In terms of global equity deal maker rankings, Goldman Sachs reclaimed the top spot for the first time since 2019, followed by Morgan Stanley and CITIC.

If you are a Workspace user you can explore these global trends with the DealIntel app or click here to be redirected.

Debt markets flight-to-risk

In terms of opening-quarters, Q1 was a four-year low for global debt capital issuance. But in the context of 2022’s deteriorating market, the news was happier, with debt issuance jumping 48% from the final few months of 2022. Investment grade debt was up 39% in the previous quarter.

However, the big gainer was global high yield, which raised $51.2bn, nearly tripling the dismal fourth quarter of 2022. High-yield offerings from the U.S., Canada and France accounted for 76% of the market, up from 66% a year ago.

Thanks to the sustainable finance market, Q1 even saw some record-breaking activity, with green bond issuance jumping by a quarter compared to the same period last year, to raise $134bn – the highest total since records began in 2015. It also marked an even more impressive 78% increase in the final quarter of 2022.

By industry sector, the debt capital markets pivoted towards more defensive sectors, with consumer staples, technology, and energy & power issuers enjoying double-digit percentage increases in the same period last year, while issuers in the telecoms and retail sectors saw the biggest declines.

Also, in line with a shift towards risk-off sentiment, international bond offerings were down by a tenth, while emerging markets bonds fell by 20%.

In the league tables, JP Morgan continued its five-year unbroken streak as the lead book-runner by proceeds, followed by Citi and BoA Securities.
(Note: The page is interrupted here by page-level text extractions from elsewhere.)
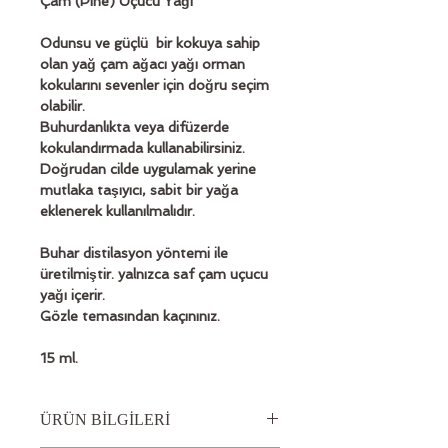
Çam (Pine) Uçucu Yağı
Odunsu ve güçlü  bir kokuya sahip 
olan yağ çam ağacı yağı orman 
kokularını sevenler için doğru seçim 
olabilir.
Buhurdanlıkta veya difüzerde 
kokulandırmada kullanabilirsiniz.
Doğrudan cilde uygulamak yerine 
mutlaka taşıyıcı, sabit bir yağa 
eklenerek kullanılmalıdır.
Buhar distilasyon yöntemi ile 
üretilmiştir. yalnızca saf çam uçucu 
yağı içerir.
Gözle temasından kaçınınız.
15 ml.
ÜRÜN BİLGİLERİ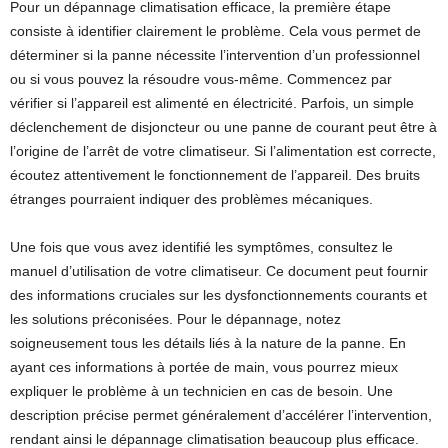
Pour un dépannage climatisation efficace, la première étape
consiste à identifier clairement le problème. Cela vous permet de
déterminer si la panne nécessite l’intervention d’un professionnel
ou si vous pouvez la résoudre vous-même. Commencez par
vérifier si l’appareil est alimenté en électricité. Parfois, un simple
déclenchement de disjoncteur ou une panne de courant peut être à
l’origine de l’arrêt de votre climatiseur. Si l’alimentation est correcte,
écoutez attentivement le fonctionnement de l’appareil. Des bruits
étranges pourraient indiquer des problèmes mécaniques.
Une fois que vous avez identifié les symptômes, consultez le
manuel d’utilisation de votre climatiseur. Ce document peut fournir
des informations cruciales sur les dysfonctionnements courants et
les solutions préconisées. Pour le dépannage, notez
soigneusement tous les détails liés à la nature de la panne. En
ayant ces informations à portée de main, vous pourrez mieux
expliquer le problème à un technicien en cas de besoin. Une
description précise permet généralement d’accélérer l’intervention,
rendant ainsi le dépannage climatisation beaucoup plus efficace.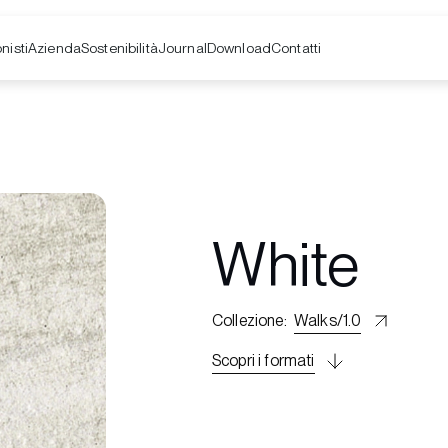
nisti
Azienda
Contatti
Sostenibilità
Journal
Download
White
Collezione
:
Walks/1.0
Scopri i formati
Analyse market trends and assess the changing competitive landscape with our Deals Intelligence offering, featuring league tables and reports powered by our leading-edge products for the deal making community.


What did volatility reveal in the market?

In times of general uncertainty, it is the market closest to personal reputations and career risk – namely M&A – that can be most revealing.